The finding places energy costs — specifically the pump price that greets drivers at virtually every petrol station in the country — at the center of the political debate over who bears accountability for the broader cost-of-living squeeze that has defined much of the post-pandemic economy.
Gasoline prices are a uniquely sensitive political variable in the United States. Unlike equity indices or housing costs, they register daily on the ground in a way that makes abstract economic arguments visceral and personal. A dollar-a-gallon change over a quarter can shift consumer sentiment in ways that months of employment data cannot.
The question of who controls that price — the sitting president, the former president who shaped the regulatory and trade environment, or forces entirely outside political control — is one that has structured American political argument across multiple administrations.
What the polling data shows
The Quinnipiac finding is not an isolated data point. It arrives amid a broader pattern of public skepticism about White House management of energy costs, a skepticism that has moved across party lines when pump prices spike and receded when they fall.
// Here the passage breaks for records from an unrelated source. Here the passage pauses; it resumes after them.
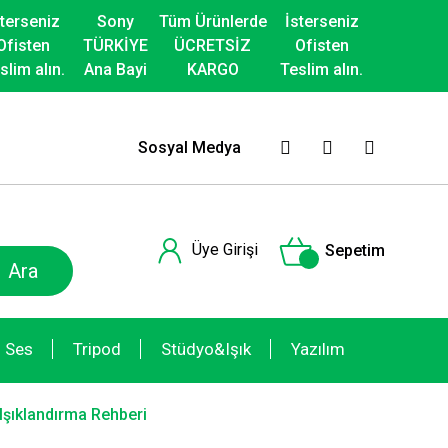
sterseniz
Sony
Tüm Ürünlerde
İsterseniz
Ofisten
TÜRKİYE
ÜCRETSİZ
Ofisten
slim alın.
Ana Bayi
KARGO
Teslim alın.
Sosyal Medya
Üye Girişi
Sepetim
Ara
Ses
Tripod
Stüdyo&Işık
Yazılım
Işıklandırma Rehberi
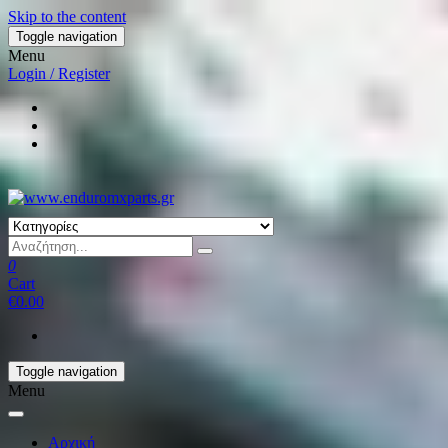
Skip to the content
Toggle navigation
Menu
Login / Register
0
Cart
€0.00
Toggle navigation
Menu
Αρχική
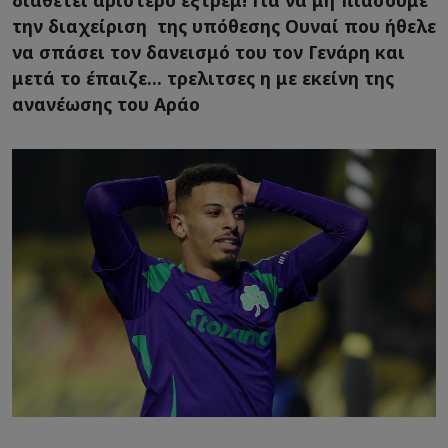
διαθέτει αριστερό εξτρεμ! Για να μη πιάσουμε
την διαχείριση της υπόθεσης Ουναί που ήθελε
να σπάσει τον δανεισμό του τον Γενάρη και
μετά το έπαιζε... τρελιτσες η με εκείνη της
ανανέωσης του Αράο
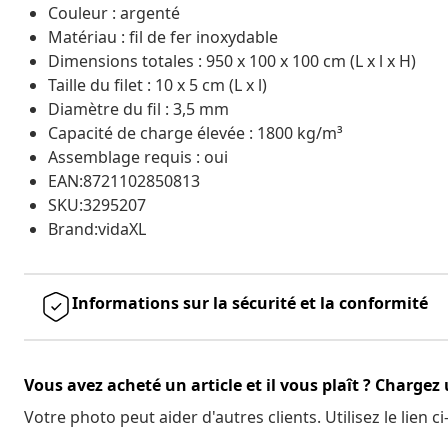
Couleur : argenté
Matériau : fil de fer inoxydable
Dimensions totales : 950 x 100 x 100 cm (L x l x H)
Taille du filet : 10 x 5 cm (L x l)
Diamètre du fil : 3,5 mm
Capacité de charge élevée : 1800 kg/m³
Assemblage requis : oui
EAN:8721102850813
SKU:3295207
Brand:vidaXL
Informations sur la sécurité et la conformité
Vous avez acheté un article et il vous plaît ? Chargez
Votre photo peut aider d'autres clients. Utilisez le lien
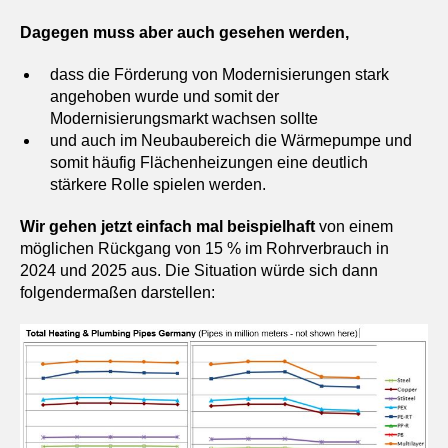
Dagegen muss aber auch gesehen werden,
dass die Förderung von Modernisierungen stark
angehoben wurde und somit der
Modernisierungsmarkt wachsen sollte
und auch im Neubaubereich die Wärmepumpe und
somit häufig Flächenheizungen eine deutlich
stärkere Rolle spielen werden.
Wir gehen jetzt einfach mal beispielhaft
von einem
möglichen Rückgang von 15 % im Rohrverbrauch in
2024 und 2025 aus. Die Situation würde sich dann
folgendermaßen darstellen:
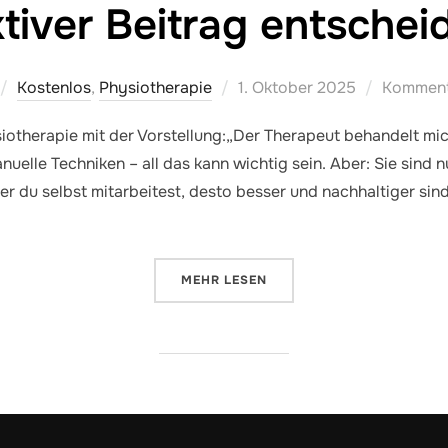
tiver Beitrag entschei
Veröffentlicht
Kostenlos
,
Physiotherapie
1. Oktober 2025
Kommenta
am
ysiotherapie mit der Vorstellung:„Der Therapeut behandelt mi
le Techniken – all das kann wichtig sein. Aber: Sie sind nur
er du selbst mitarbeitest, desto besser und nachhaltiger sin
ÜBER „ERWARTUNGEN IN DER PH
MEHR
LESEN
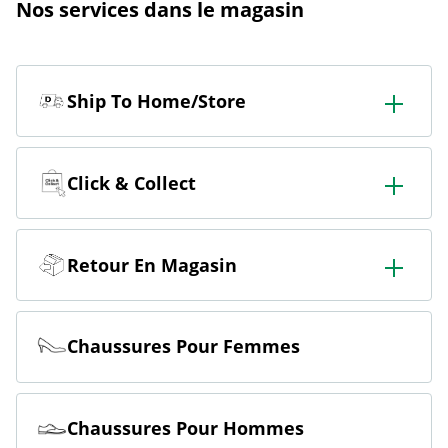
Nos services dans le magasin
Ship To Home/Store
Commander en magasin & se faire livrer en magasin
ou à domicile.
Click & Collect
Commander en ligne et retirer gratuitement en
magasin.
Retour En Magasin
Commander en ligne & retourner gratuitement en
magasin.
Chaussures Pour Femmes
Chaussures Pour Hommes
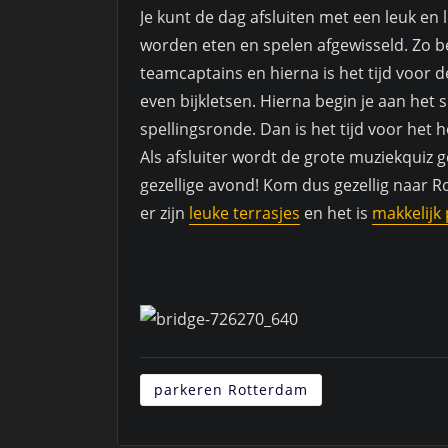
Je kunt de dag afsluiten met een leuk en 
worden eten en spelen afgewisseld. Zo b
teamcaptains en hierna is het tijd voor 
even bijkletsen. Hierna begin je aan he
spellingsronde. Dan is het tijd voor het 
Als afsluiter wordt de grote muziekquiz 
gezellige avond! Kom dus gezellig naar Ro
er zijn
leuke terrasjes
en het is
makkelijk
parkeren Rotterdam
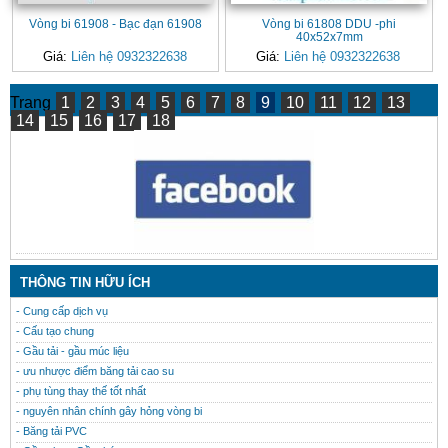
Vòng bi 61908 - Bạc đạn 61908
Vòng bi 61808 DDU -phi
40x52x7mm
Giá:
Liên hệ 0932322638
Giá:
Liên hệ 0932322638
Trang
1
2
3
4
5
6
7
8
9
10
11
12
13
14
15
16
17
18
CONTACT
THÔNG TIN HỮU ÍCH
- Cung cấp dịch vụ
- Cấu tạo chung
- Gầu tải - gầu múc liệu
- ưu nhược điểm băng tải cao su
- phụ tùng thay thế tốt nhất
- nguyên nhân chính gây hỏng vòng bi
- Băng tải PVC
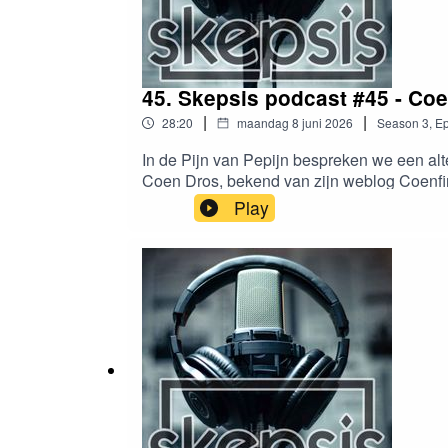
45. Skepsis podcast #45 - Co
|
|
28:20
maandag 8 juni 2026
Season
3
,
Ep
In de Pijn van Pepijn bespreken we een al
Coen Dros, bekend van zijn weblog Coenfirma
zaadoliën. Ten slotte hebben we het over de
Play
podcast@skepsis.nlBoektip:Kees van den Bo
kijkvoer bij deze aflevering:Een van de web
website van Coen DrosCoen Dros: Verzadigd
The 65-percent figure puts the political weight of fuel costs firmly on Trump's side of the ledger in the public mind.
That positioning matters for the electoral arithmetic ahead. Trump has maintained an active political profile since leaving office, positioning himself as the presumptive standard-bearer for a faction that seeks to recapture executive power in the next cycle. Polling that frames him as an economic liability — rather than the solution to economic anxiety — complicates that posture.
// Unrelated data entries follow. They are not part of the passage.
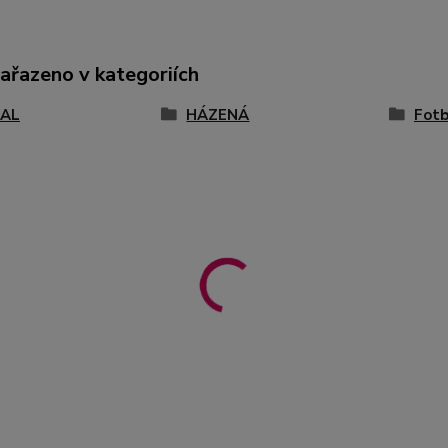
zařazeno v kategoriích
AL
HÁZENÁ
Fotb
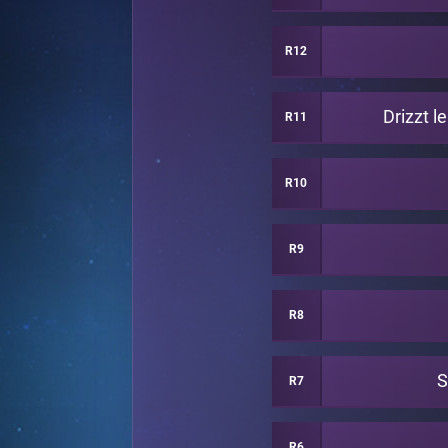
R12
Drizzt l
R11
R10
R9
R8
S
R7
R6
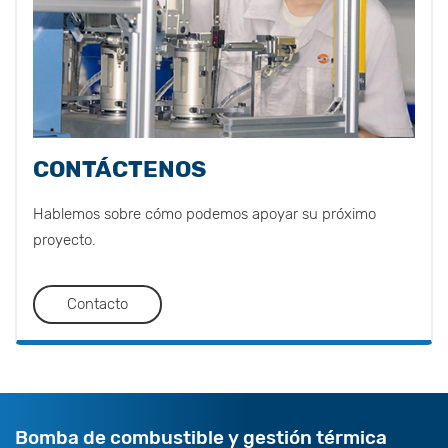
CONTÁCTENOS
Hablemos sobre cómo podemos apoyar su próximo
proyecto.
Contacto
Bomba de combustible y gestión térmica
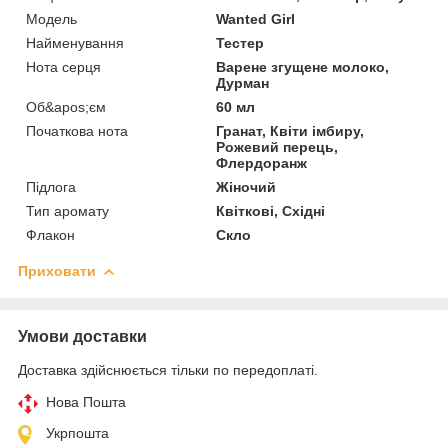
Мoдель
Wanted Girl
Найменування
Тестер
Нота серця
Варене згущене молоко,
Дурман
Об&apos;єм
60 мл
Початкова нота
Гранат, Квіти імбиру,
Рожевий перець,
Флердоранж
Підлога
Жіночий
Тип аромату
Квіткові, Східні
Флакон
Скло
Приховати
Умови доставки
Доставка здійснюється тільки по передоплаті.
Нова Пошта
Укрпошта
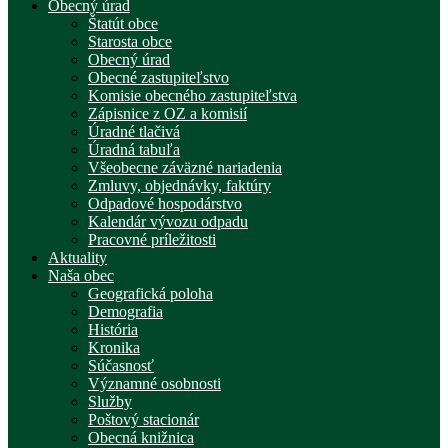
Obecný úrad
Štatút obce
Starosta obce
Obecný úrad
Obecné zastupiteľstvo
Komisie obecného zastupiteľstva
Zápisnice z OZ a komisií
Úradné tlačivá
Úradná tabuľa
Všeobecne záväzné nariadenia
Zmluvy, objednávky, faktúry
Odpadové hospodárstvo
Kalendár vývozu odpadu
Pracovné príležitosti
Aktuality
Naša obec
Geografická poloha
Demografia
História
Kronika
Súčasnosť
Významné osobnosti
Služby
Poštový stacionár
Obecná knižnica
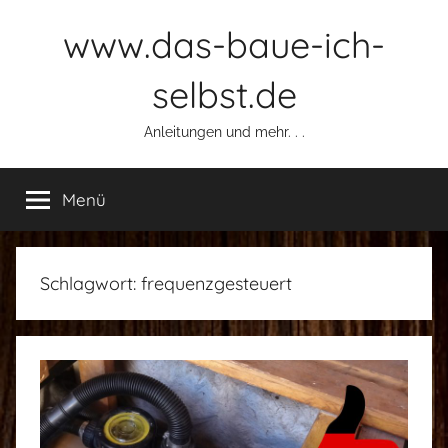
Zum
www.das-baue-ich-
Inhalt
springen
selbst.de
Anleitungen und mehr. . .
Menü
Schlagwort:
frequenzgesteuert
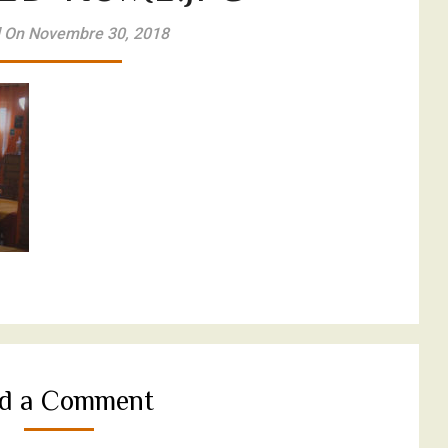
 On Novembre 30, 2018
d a Comment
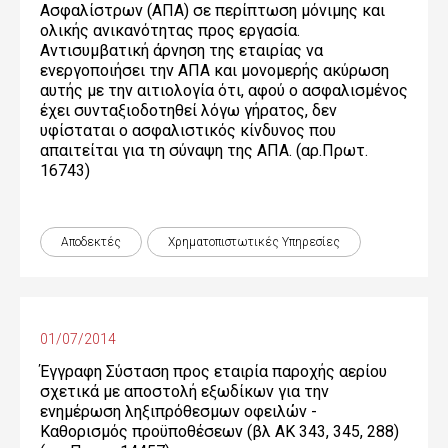
Ασφαλίστρων (ΑΠΑ) σε περίπτωση μόνιμης και
ολικής ανικανότητας προς εργασία.
Αντισυμβατική άρνηση της εταιρίας να
ενεργοποιήσει την ΑΠΑ και μονομερής ακύρωση
αυτής με την αιτιολογία ότι, αφού ο ασφαλισμένος
έχει συνταξιοδοτηθεί λόγω γήρατος, δεν
υφίσταται ο ασφαλιστικός κίνδυνος που
απαιτείται για τη σύναψη της ΑΠΑ. (αρ.Πρωτ.
16743)
Αποδεκτές
Χρηματοπιστωτικές Yπηρεσίες
01/07/2014
Έγγραφη Σύσταση προς εταιρία παροχής αερίου
σχετικά με αποστολή εξωδίκων για την
ενημέρωση ληξιπρόθεσμων οφειλών -
Καθορισμός προϋποθέσεων (βλ ΑΚ 343, 345, 288)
The 23 percent who do not hold him responsible reflect a durable base that continues to credit his energy-policy record, specifically his rollback of environmental regulations and his support for fossil-fuel extraction on federal lands. That base remains substantial but is now in a clear minority against a broader current of public opinion.
The inflation context
Gasoline prices in the United States rose sharply following the global supply disruptions of the early 2020s and have remained elevated relative to the pre-pandemic baseline. The persistence of those elevated prices — rather than the initial spike — has driven the political story, because voters tend to adjust to acute shocks faster than they adjust to chronic cost increases.
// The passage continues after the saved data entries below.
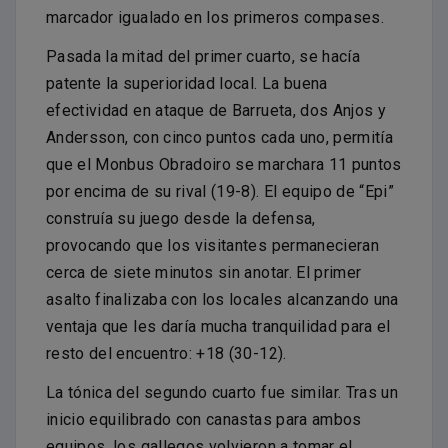
marcador igualado en los primeros compases.
Pasada la mitad del primer cuarto, se hacía
patente la superioridad local. La buena
efectividad en ataque de Barrueta, dos Anjos y
Andersson, con cinco puntos cada uno, permitía
que el Monbus Obradoiro se marchara 11 puntos
por encima de su rival (19-8). El equipo de “Epi”
construía su juego desde la defensa,
provocando que los visitantes permanecieran
cerca de siete minutos sin anotar. El primer
asalto finalizaba con los locales alcanzando una
ventaja que les daría mucha tranquilidad para el
resto del encuentro: +18 (30-12).
La tónica del segundo cuarto fue similar. Tras un
inicio equilibrado con canastas para ambos
equipos, los gallegos volvieron a tomar el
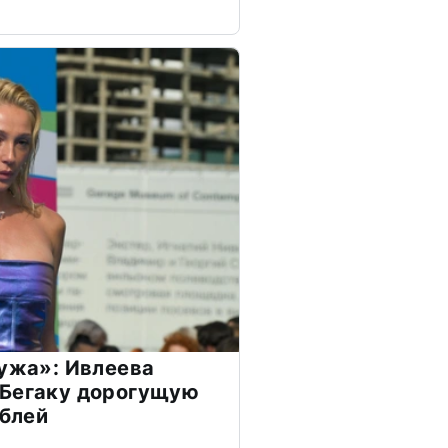
мужа»: Ивлеева
 Бегаку дорогущую
ублей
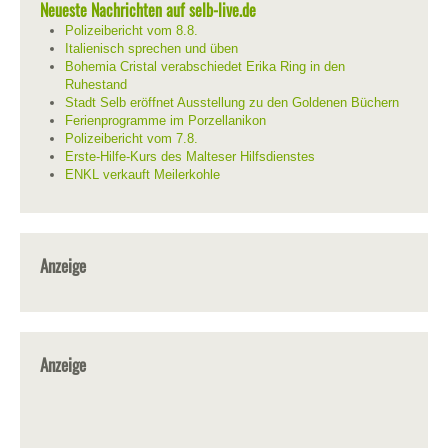
Neueste Nachrichten auf selb-live.de
Polizeibericht vom 8.8.
Italienisch sprechen und üben
Bohemia Cristal verabschiedet Erika Ring in den
Ruhestand
Stadt Selb eröffnet Ausstellung zu den Goldenen Büchern
Ferienprogramme im Porzellanikon
Polizeibericht vom 7.8.
Erste-Hilfe-Kurs des Malteser Hilfsdienstes
ENKL verkauft Meilerkohle
Anzeige
Anzeige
The former administration's trade posture, particularly the sweeping tariffs imposed on Chinese goods, has been cited by economists as a factor in domestic price pressure. Tariffs on imported manufactured goods raise input costs across a wide range of consumer products, and energy-adjacent goods — plastics, fertilizers, transportation — carry those costs downstream into the broader economy.
Energy analysts note that US fuel pricing is partly determined by global crude benchmarks, which sit outside any individual administration's control. But the political conversation in Washington has rarely distinguished between what presidents can and cannot affect — the symbolism of the Oval Office matters more than the technical levers available to any administration.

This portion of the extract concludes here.